The horror genre has officially evolved. In what the latest 2022 Scream film popularized by dubbing a new brand of “elevated horror”, the transformation has been a long time coming. More thought-provoking and dramatic horror films like The Babadook (2014), Get Out (2017) and Midsommar (2019) have paved the way by centering their terrifying stories on personal and social fears rather than the straightforward gore and ghost tales that dominated the genre in decades past. Fresh new voices such as Chloe Okuna and Zack Ford, whose Sundance and SXSW selected debut feature, Watcher, fits the “elevated horror” billing, are showing audiences that, sometimes, the greatest fears come from within.
Julia (Maika Monroe) and Francis (Karl Glusman) are a young couple who relocate to Romania for work. In an unfamiliar environment, with an unknown language and a fiancé who’s busy at work all day, Julia’s initial and understandable loneliness soon morphs into paranoia as she notices a shadowy figure watching her from an apartment window across the street. News of a recent murderer at large in the city only deepens her concerns and Julia’s psyche begins to crack as she begins to feel this person’s looming presence everywhere she goes. Is it all in her head, or is she the next target of a sadistic serial killer?
Director and co-writer Chloe Okuna’s Watcher tramples over the typical first-feature with a seasoned approach to filmmaking and storytelling. She forces the viewer to immerse themselves into Julia’s character, seeing what she sees, experiencing what she experiences, and watching the person who’s watching her. It’s an uncommon by effective tactic that plays on this theme of voyeurism and sheds a whole new light on the aspect of perspective in film.
Watcher is the type of movie that makes you want to peek inside every closet door and check under all the beds. Its pace is relaxed but calculated, building the tension in a slow and deliberate crescendo that erupts like a symphony of sound during the film’s explosive finale. And through every step of the journey, discomfort becomes normalized. Okuna’s blunt-force methods of finding fear in every subtle movement or turning glance are a revelation and instantly show her maturity as a director. She capitalizes on every tiny detail, many of which are small and simple things, but their collective value makes for a truly enriched horror experience.
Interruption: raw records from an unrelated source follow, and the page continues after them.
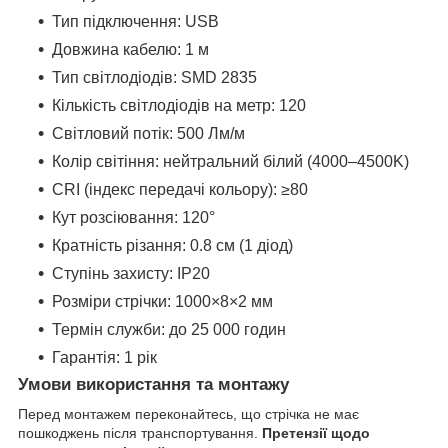
Тип підключення: USB
Довжина кабелю: 1 м
Тип світлодіодів: SMD 2835
Кількість світлодіодів на метр: 120
Світловий потік: 500 Лм/м
Колір світіння: нейтральний білий (4000–4500K)
CRI (індекс передачі кольору): ≥80
Кут розсіювання: 120°
Кратність різання: 0.8 см (1 діод)
Ступінь захисту: IP20
Розміри стрічки: 1000×8×2 мм
Термін служби: до 25 000 годин
Гарантія: 1 рік
Умови використання та монтажу
Перед монтажем переконайтесь, що стрічка не має
пошкоджень після транспортування.
Претензії щодо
As for the cast, is it even a question anymore? Maika Monroe is the new “Scream Queen”, an established genre-icon for a younger generation of horror fans. Her admired work in films like It Follows, The Guest and Villains pales in comparison to her elite-level turn in Watcher. Monroe demands the audience to experience Julia’s struggles vicariously through her performance. Julia’s torment becomes our torment, and her suffering becomes our suffering. It’s a firm character-audience connection that’s rarely found in the genre, and one that’s a testament to Monroe’s blossomed talents. With all of the youthful writing, acting and directing skills evident throughout Watcher, I think it’s safe to say that the future of horror is in great hands.